Crewe & Nantwich Steamers

Club information
- Full name: Crewe & Nantwich Steamers RLFC
- Founded: 2003; 23 years ago

Current details
- Ground: Barony Park, Nantwich;
- Competition: Rugby League Conference North West Division and North West Merit League

= Crewe & Nantwich Steamers =

English amateur rugby league club

Crewe & Nantwich Steamers is a rugby league club in Nantwich, Cheshire. They play in the North West Division of the Rugby League Conference and run a second team in the North West Merit League.

==History==

Crewe Wolves entered the Northern Division of the Rugby League Conference in 1999 playing their first season at Crewe & Nantwich RUFC before moving away.

Crewe and Nantwich Steamers RL started in early 2003 as a junior colts team with some senior players. Crewe and Nantwich Steamers and Crewe Wolves joined to create one senior and one colts team under one club, this lasted until 2007 when Crewe and Nantwich Steamers left to create senior and colts sides in their own right.

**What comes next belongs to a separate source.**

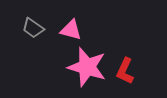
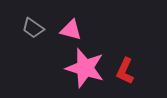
pink star: moved 2 px left, 1 px down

Steamers' senior side's first game was against Sheffield Forgers where the steamers were narrowly beaten.

The Steamers' first full season in 2008 saw them finish in the top six of the RL Merit League playing at the Legends Ground in Crewe, but the Steamers were not able to compete in the knock-out stages of the competition.

In 2009 the Steamers moved away from Crewe to Barony Park, Nantwich. They lost the first Cheshire Challenge Cup final to Chester Gladiators.

Steamers joined the North West division of the Rugby League Conference for the 2010 season, they also started an A-team which joined the North West Merit League.

Crewe & Nantwich Steamers failed to complete the 2011 season in the North West regional division.